Entries supplied Start Marker

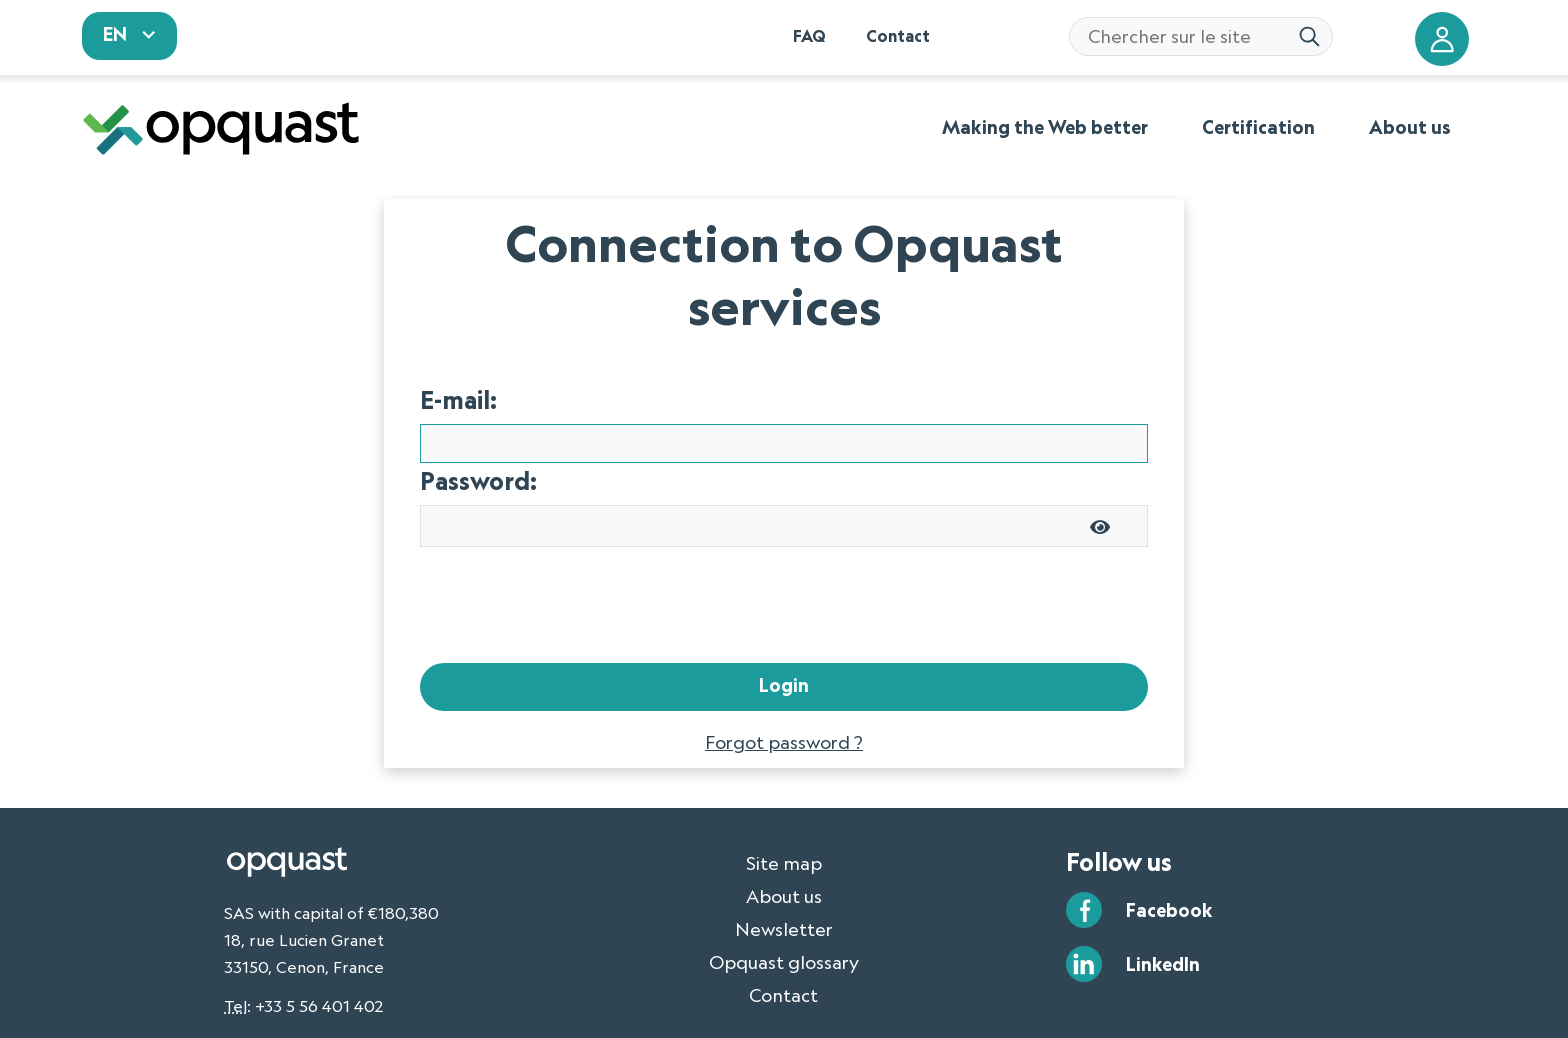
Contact (783, 938)
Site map (784, 806)
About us (784, 839)
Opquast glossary (784, 905)
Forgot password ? (784, 685)
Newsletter (784, 872)
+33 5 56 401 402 (319, 949)
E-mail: (458, 342)
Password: (478, 423)
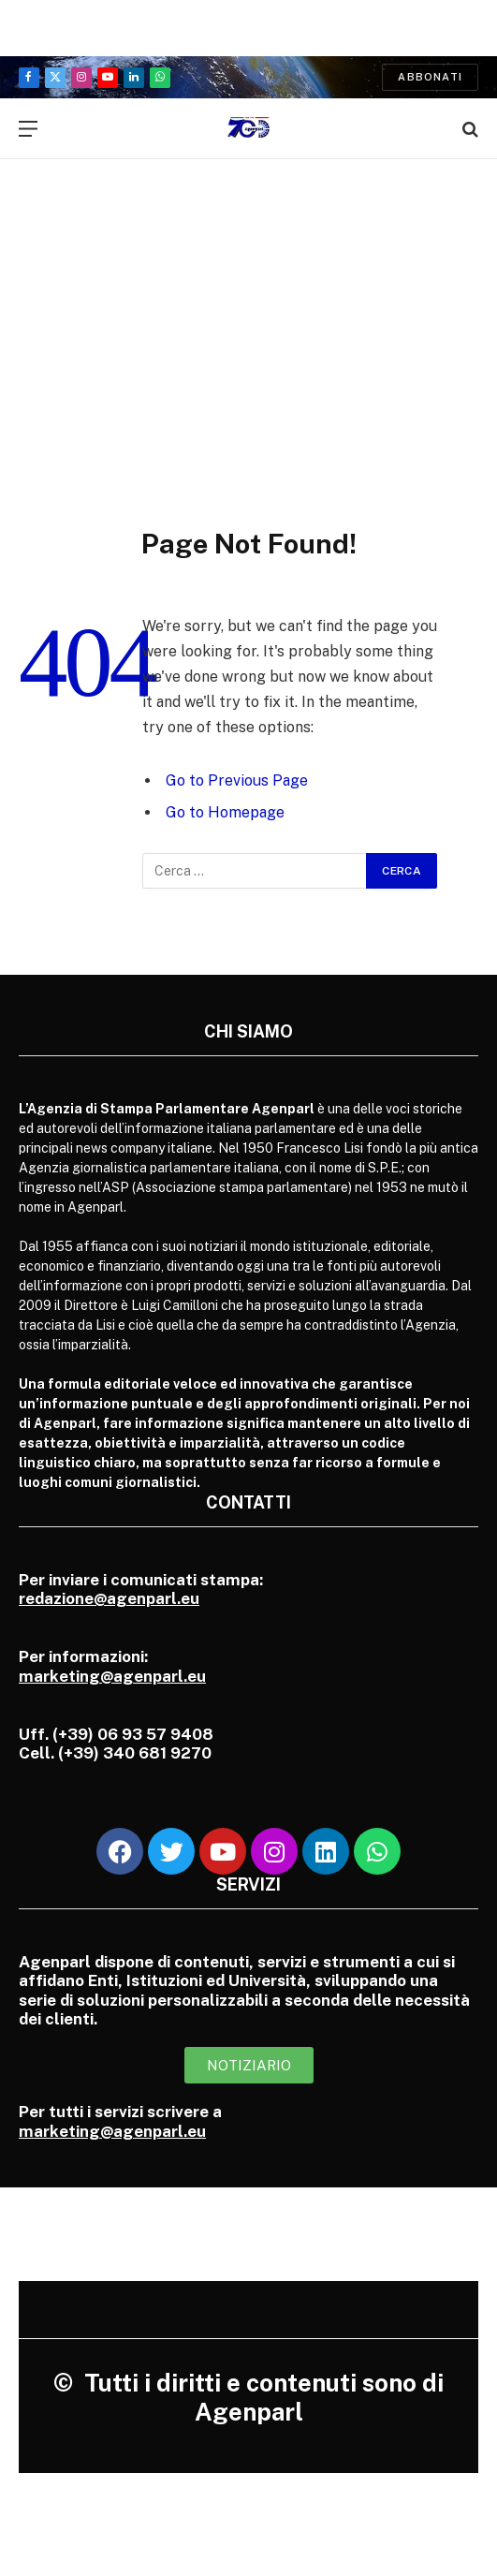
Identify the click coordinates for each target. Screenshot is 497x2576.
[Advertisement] (248, 323)
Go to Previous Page (237, 780)
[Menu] (28, 129)
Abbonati (430, 76)
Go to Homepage (225, 812)
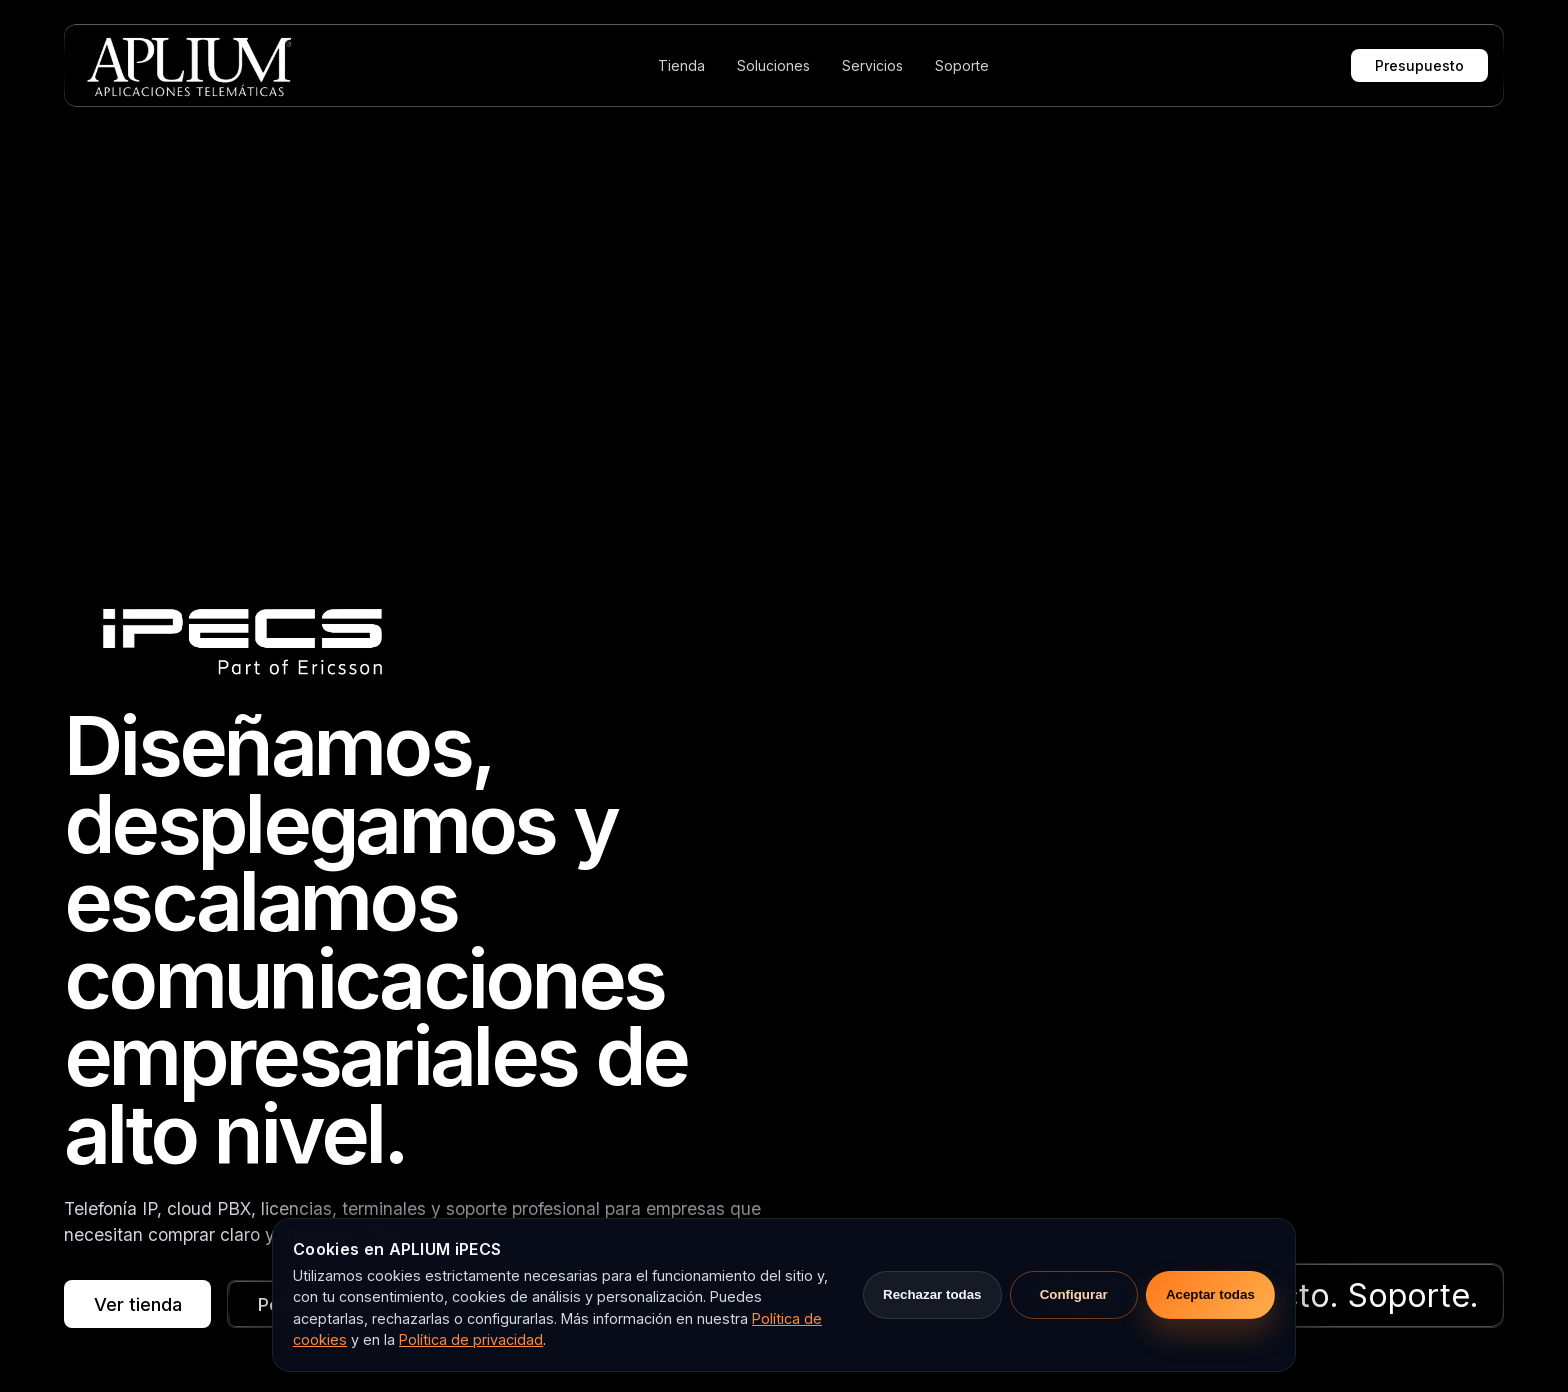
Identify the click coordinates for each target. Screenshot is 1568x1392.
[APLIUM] (188, 65)
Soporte (962, 65)
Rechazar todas (932, 1294)
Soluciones (773, 65)
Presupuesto (1419, 65)
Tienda (681, 65)
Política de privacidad (471, 1339)
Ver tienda (138, 1304)
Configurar (1074, 1294)
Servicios (872, 65)
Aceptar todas (1210, 1294)
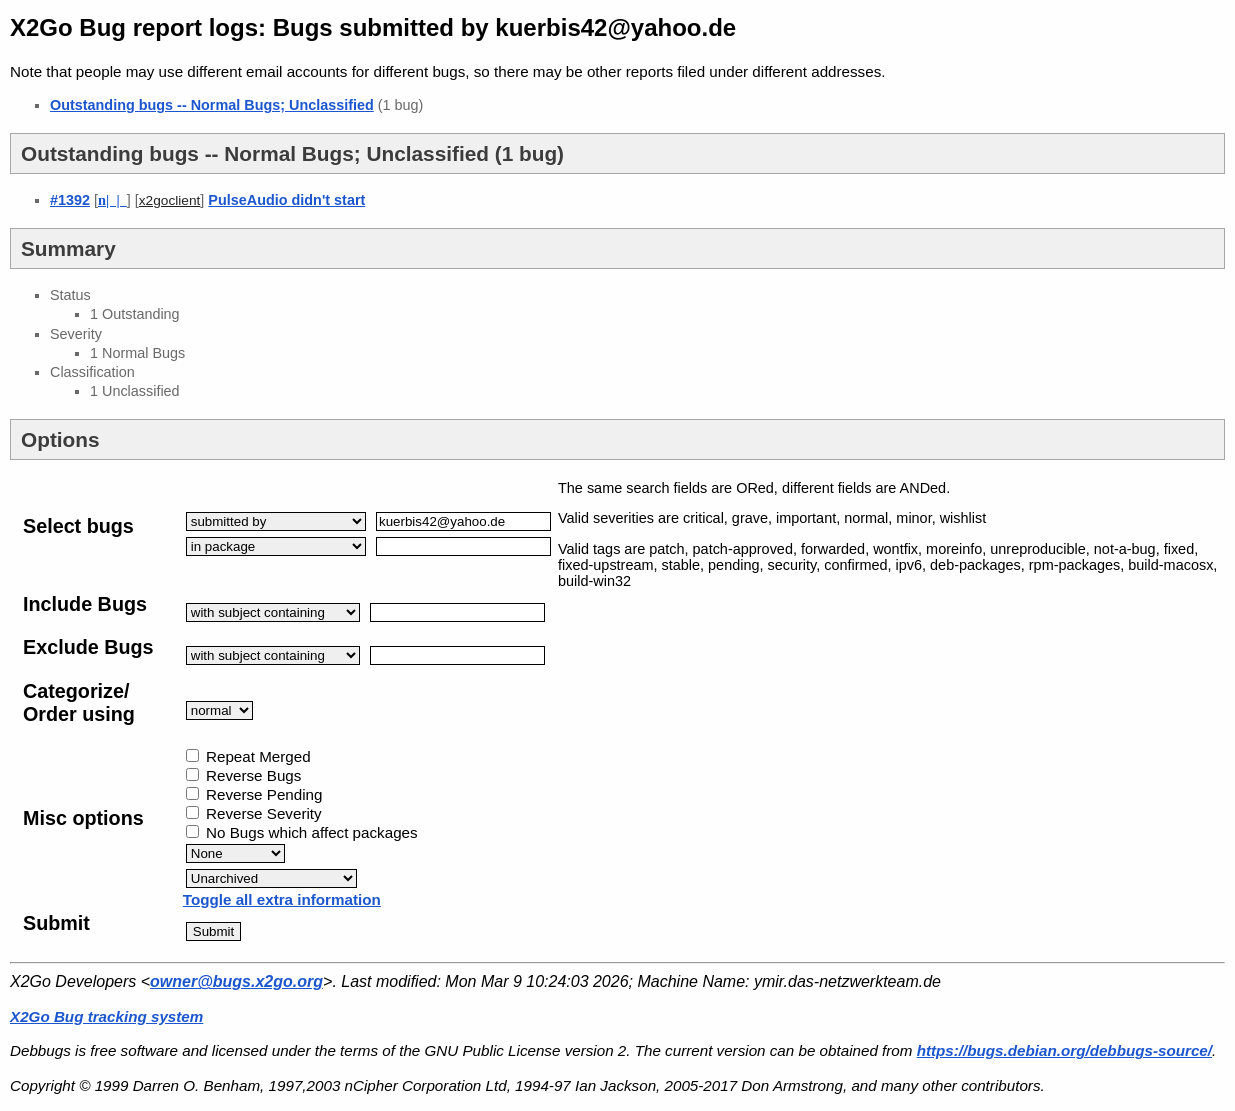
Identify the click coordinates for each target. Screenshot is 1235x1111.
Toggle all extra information (282, 899)
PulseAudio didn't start (286, 200)
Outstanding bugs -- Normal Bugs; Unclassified (212, 105)
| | (112, 200)
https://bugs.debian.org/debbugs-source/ (1064, 1050)
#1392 (70, 200)
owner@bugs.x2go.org (236, 981)
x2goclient (170, 200)
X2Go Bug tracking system (106, 1016)
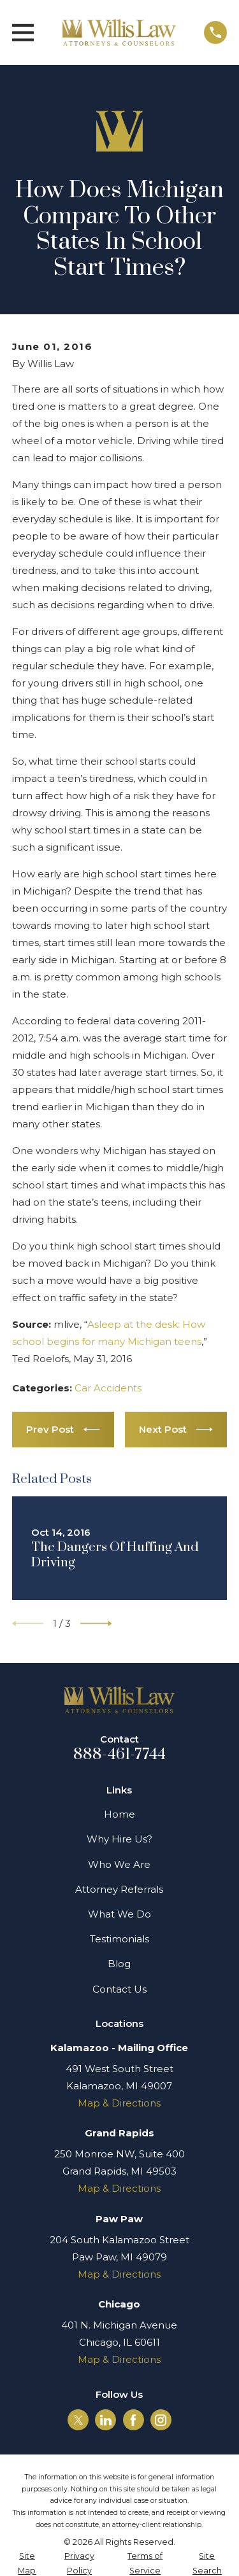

Entries supplied End Marker

Task prompt:
Count the lines above in which the word "Screenshot" appears, then state only that count.

Solved exercise:
3